The Department currently has over 300 undergraduates, approximately 70 MSc students, and over 70 research students and research associates.
It is organised into two sections - Aerodynamics and Aerostructures - a structure which helps the management and organisation of both teaching and research.
Our research covers a very broad spectrum of topics, with a strong partnership between computation and experiment, and strong links with industry.
Our teaching programmes continue to attract the best students from all over the world - our undergraduate minimum admission criteria is A*A*A - and we are responding to calls from industry and opportunities to offer specialisms in exciting growth areas.
This has led us to launch two new undergraduate programmes: a MEng with a Year in Industry allowing students to gain credit during year-long internships between their third and fourth year at Imperial, and a MEng in Aeronautics with Spacecraft Engineering.
We have also seen the first graduates from our MSc degree in Advanced Aeronautics, which specialises on the green technologies that are at the core of today's aerospace engineering.
Imperial Aeronautics has played a central role in two major UK events in aerodynamics and fluid mechanics in recent years: one of only two EPSRC Centres for Doctoral Training in the UK in the broad area of Fluid Mechanics has been awarded to Imperial, while the National Wind Tunnel Facility was inaugurated in early 2014. Both are led by the Department of Aeronautics and involve collaborations with many industrial partners.
Our staff have been successful in securing RAEng and EPSRC Fellowships and two large individual European Research Council Grants.

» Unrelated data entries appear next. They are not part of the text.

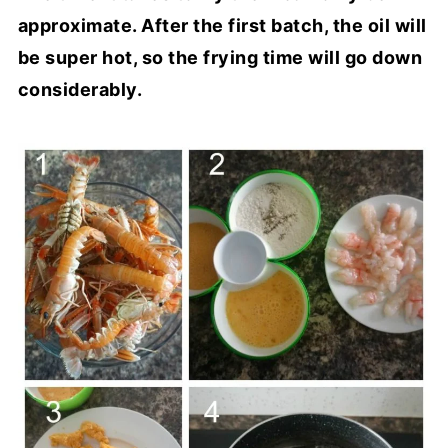
approximate. After the first batch, the oil will
be super hot, so the frying time will go down
considerably.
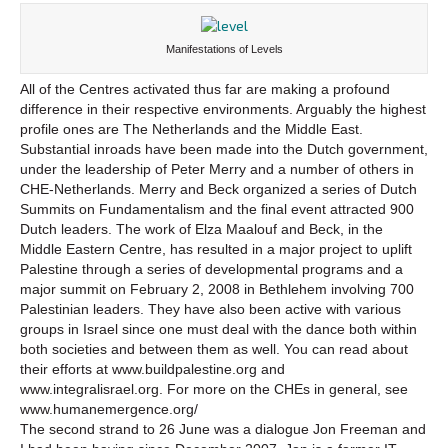
Manifestations of Levels
All of the Centres activated thus far are making a profound
difference in their respective environments. Arguably the highest
profile ones are The Netherlands and the Middle East.
Substantial inroads have been made into the Dutch government,
under the leadership of Peter Merry and a number of others in
CHE-Netherlands. Merry and Beck organized a series of Dutch
Summits on Fundamentalism and the final event attracted 900
Dutch leaders. The work of Elza Maalouf and Beck, in the
Middle Eastern Centre, has resulted in a major project to uplift
Palestine through a series of developmental programs and a
major summit on February 2, 2008 in Bethlehem involving 700
Palestinian leaders. They have also been active with various
groups in Israel since one must deal with the dance both within
both societies and between them as well. You can read about
their efforts at www.buildpalestine.org and
www.integralisrael.org. For more on the CHEs in general, see
www.humanemergence.org/
The second strand to 26 June was a dialogue Jon Freeman and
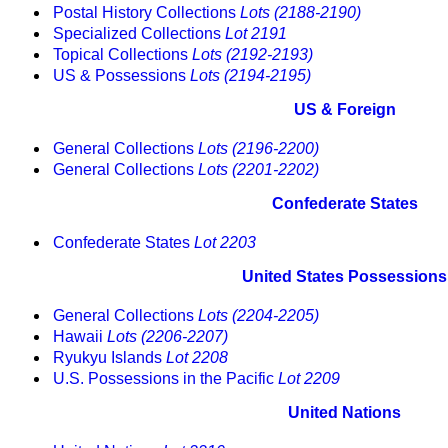
Postal History Collections
Lots (2188-2190)
Specialized Collections
Lot 2191
Topical Collections
Lots (2192-2193)
US & Possessions
Lots (2194-2195)
US & Foreign
General Collections
Lots (2196-2200)
General Collections
Lots (2201-2202)
Confederate States
Confederate States
Lot 2203
United States Possessions
General Collections
Lots (2204-2205)
Hawaii
Lots (2206-2207)
Ryukyu Islands
Lot 2208
U.S. Possessions in the Pacific
Lot 2209
United Nations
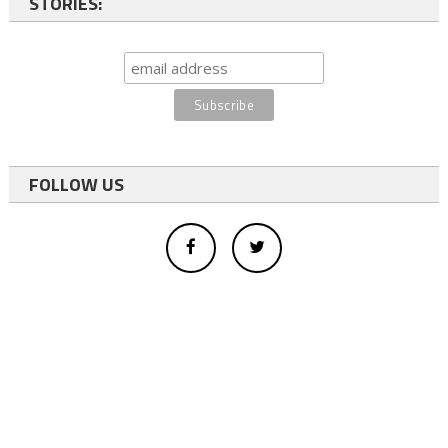
STORIES:
FOLLOW US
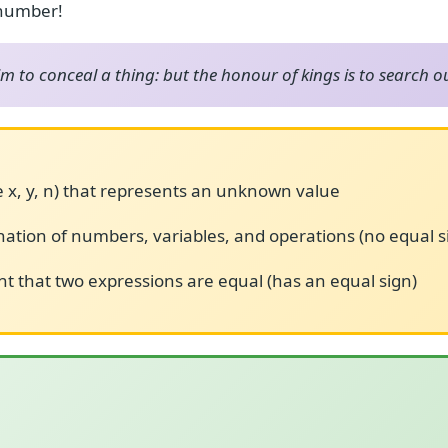
 number!
him to conceal a thing: but the honour of kings is to search o
ke x, y, n) that represents an unknown value
ation of numbers, variables, and operations (no equal s
t that two expressions are equal (has an equal sign)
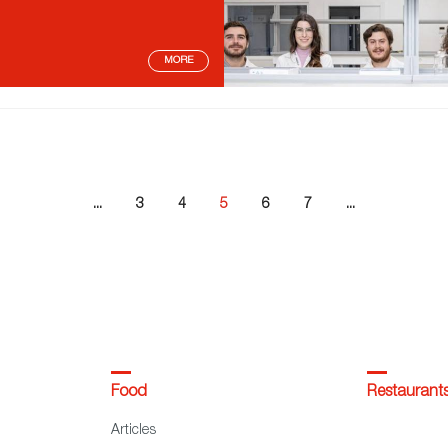
MORE
...
3
4
5
6
7
...
Food
Restaurant
Articles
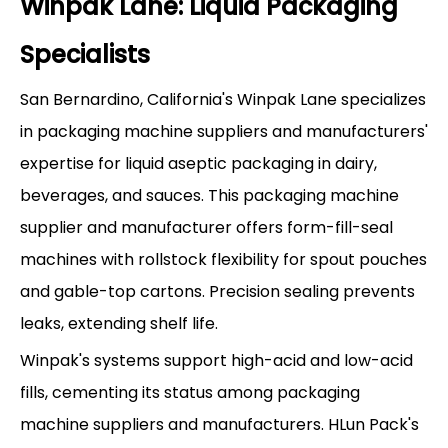
Winpak Lane: Liquid Packaging
Specialists
San Bernardino, California's Winpak Lane specializes
in packaging machine suppliers and manufacturers'
expertise for liquid aseptic packaging in dairy,
beverages, and sauces. This packaging machine
supplier and manufacturer offers form-fill-seal
machines with rollstock flexibility for spout pouches
and gable-top cartons. Precision sealing prevents
leaks, extending shelf life.
Winpak's systems support high-acid and low-acid
fills, cementing its status among packaging
machine suppliers and manufacturers. HLun Pack's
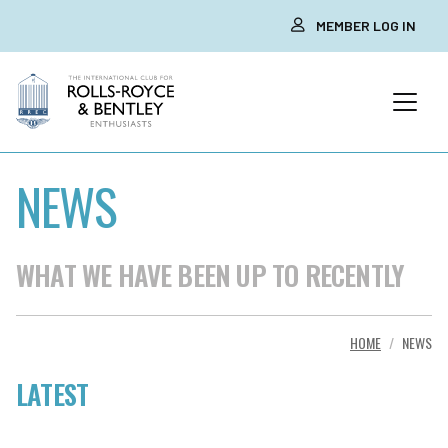
MEMBER LOG IN
NEWS
WHAT WE HAVE BEEN UP TO RECENTLY
HOME
NEWS
LATEST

As an indicator of a promising future, four of our new young lecturers have recently been awarded EPSRC First Grants.
A new £1.25 million arena for flying the next generation of aerial robots has been constructed in our new home in the City and Guilds Building at South Kensington, thanks to a generous donation. The Brahmal Vasudevan Aerial Robotics Lab showcases Imperial’s outstanding abilities and inspire future aeronautical engineers. Mr Brahmal Vasudevan graduated from the Department of Aeronautics at Imperial College London in 1990, where he gained a Bachelor of Engineering degree.